Got Gold?

The Daily Reckoning PRESENTS: Gold has been on quite a tear lately, hitting a high not seen since 1981. This, of course, makes our Mighty Masked Economist very happy…


We Americans are increasingly alone in this “gold is a barbaric relic and only lunatics and idiots like The Mogambo are stupid enough to buy gold” world, as we read in an article by Sean Brodrick in the Red-Hot Canadian Small-Caps newsletter, who writes, “The reopening of China’s gold market to investment after 50 years of Communist suppression is one of the great forces driving gold today. So, it comes as good news that China is planning to loosen its import/export laws on gold.”

So, why in the hell should you care about Chinese import-export laws on gold? Well, I was just waiting for you to ask that, because I have this terrific answer! It’s all about how a third of the world’s population is being encouraged to buy gold, the same third of the world population that has a tradition of 3,000 years of historically high regard for gold. This means that the Chinese are going to be buying a lot of freaking gold, and supply, even today, is not enough to satisfy current demand except by central bank dis-hoarding, and how that means that gold will necessarily rise mightily in price, and then people who have gold will be rich, rich, rich! And I even had this fabulous tagline at the end where I say, “The future of gold is golden!” whereupon I expected you to spontaneously break into wild applause with lots of cheering. But before I could gather my notes together or even open my mouth to speak, Mr. Brodrick jumps up like a little showoff and says, “Since China already consumes more gold than it produces, this couldn’t be more bullish for gold, in my view,” which was, although brief, far better than the confused little speech I had prepared. So, I sat down in a grumpy huff, and was in a bad mood for a long, long time.

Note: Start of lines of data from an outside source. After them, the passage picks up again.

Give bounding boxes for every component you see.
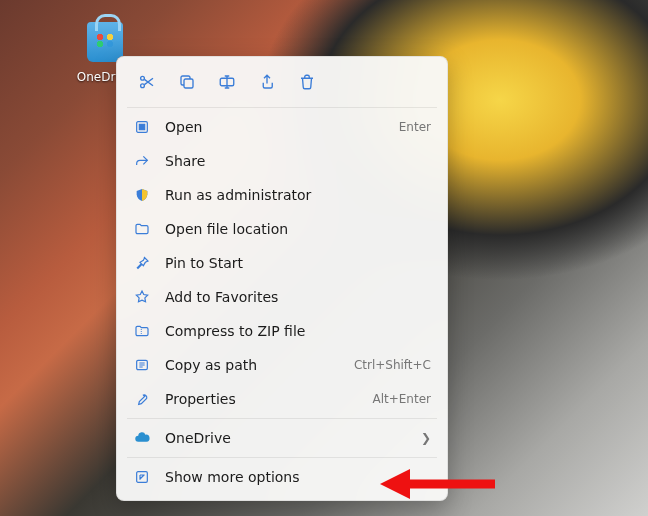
trash-icon [298,73,316,91]
menu-item-label: Pin to Start [165,255,431,271]
menu-item-copy-path[interactable]: Copy as path Ctrl+Shift+C [123,348,441,382]
rename-button[interactable] [209,65,245,99]
copy-icon [178,73,196,91]
scissors-icon [138,73,156,91]
menu-item-show-more[interactable]: Show more options [123,460,441,494]
share-button[interactable] [249,65,285,99]
folder-icon [133,220,151,238]
menu-item-shortcut: Alt+Enter [372,392,431,406]
menu-item-open-location[interactable]: Open file location [123,212,441,246]
rename-icon [218,73,236,91]
open-icon [133,118,151,136]
menu-item-share[interactable]: Share [123,144,441,178]
pin-icon [133,254,151,272]
context-menu: Open Enter Share Run as administrator Op… [116,56,448,501]
menu-item-shortcut: Ctrl+Shift+C [354,358,431,372]
menu-item-shortcut: Enter [399,120,431,134]
more-options-icon [133,468,151,486]
star-icon [133,288,151,306]
menu-item-label: Add to Favorites [165,289,431,305]
svg-rect-2 [184,79,193,88]
cloud-icon [133,429,151,447]
menu-item-properties[interactable]: Properties Alt+Enter [123,382,441,416]
menu-item-label: OneDrive [165,430,407,446]
desktop-background: OneDrive [0,0,648,516]
wrench-icon [133,390,151,408]
menu-item-pin-start[interactable]: Pin to Start [123,246,441,280]
delete-button[interactable] [289,65,325,99]
menu-item-label: Compress to ZIP file [165,323,431,339]
menu-item-run-admin[interactable]: Run as administrator [123,178,441,212]
copy-button[interactable] [169,65,205,99]
menu-item-onedrive[interactable]: OneDrive ❯ [123,421,441,455]
copy-path-icon [133,356,151,374]
svg-point-1 [141,84,145,88]
menu-item-open[interactable]: Open Enter [123,110,441,144]
menu-item-add-favorites[interactable]: Add to Favorites [123,280,441,314]
zip-icon [133,322,151,340]
cut-button[interactable] [129,65,165,99]
menu-item-label: Run as administrator [165,187,431,203]
separator [127,107,437,108]
menu-item-label: Properties [165,391,358,407]
svg-rect-5 [139,124,144,129]
separator [127,457,437,458]
share-icon [258,73,276,91]
svg-point-0 [141,76,145,80]
menu-item-label: Share [165,153,431,169]
share-arrow-icon [133,152,151,170]
menu-item-compress[interactable]: Compress to ZIP file [123,314,441,348]
shield-icon [133,186,151,204]
menu-item-label: Open [165,119,385,135]
separator [127,418,437,419]
context-toolbar [123,63,441,105]
chevron-right-icon: ❯ [421,431,431,445]
menu-item-label: Open file location [165,221,431,237]
menu-item-label: Show more options [165,469,431,485]
menu-item-label: Copy as path [165,357,340,373]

What are these new Chinese laws on gold? Real snippy-like because I am still sulking, I say, “Ask Mister Expert over there!” Mr. Brodrick hears this and says, “The People’s Bank of China has recently published a draft of new rules which would allow any company with more than $3.6 million in capital to start a gold trading firm.”

But this is not only about China, as Mr. Brodrick goes on to say, “Meanwhile, in India, the Forward Markets Commission (FMC) said it would allow both foreign institutional investors and mutual funds to begin trading bullion futures at national commodity exchanges.”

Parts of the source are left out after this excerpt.